Segment Start: Input for this task
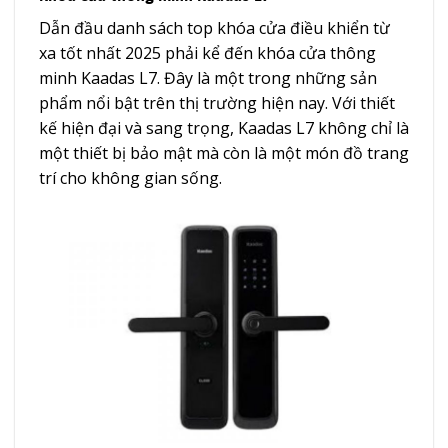
Dẫn đầu danh sách top khóa cửa điều khiển từ
xa tốt nhất 2025 phải kể đến khóa cửa thông
minh Kaadas L7. Đây là một trong những sản
phẩm nổi bật trên thị trường hiện nay. Với thiết
kế hiện đại và sang trọng, Kaadas L7 không chỉ là
một thiết bị bảo mật mà còn là một món đồ trang
trí cho không gian sống.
Segment End: Input for this task
What is being asked » Given the entries above, count how many lines include the word "thiết"; respond with the number only.

Answer below » 2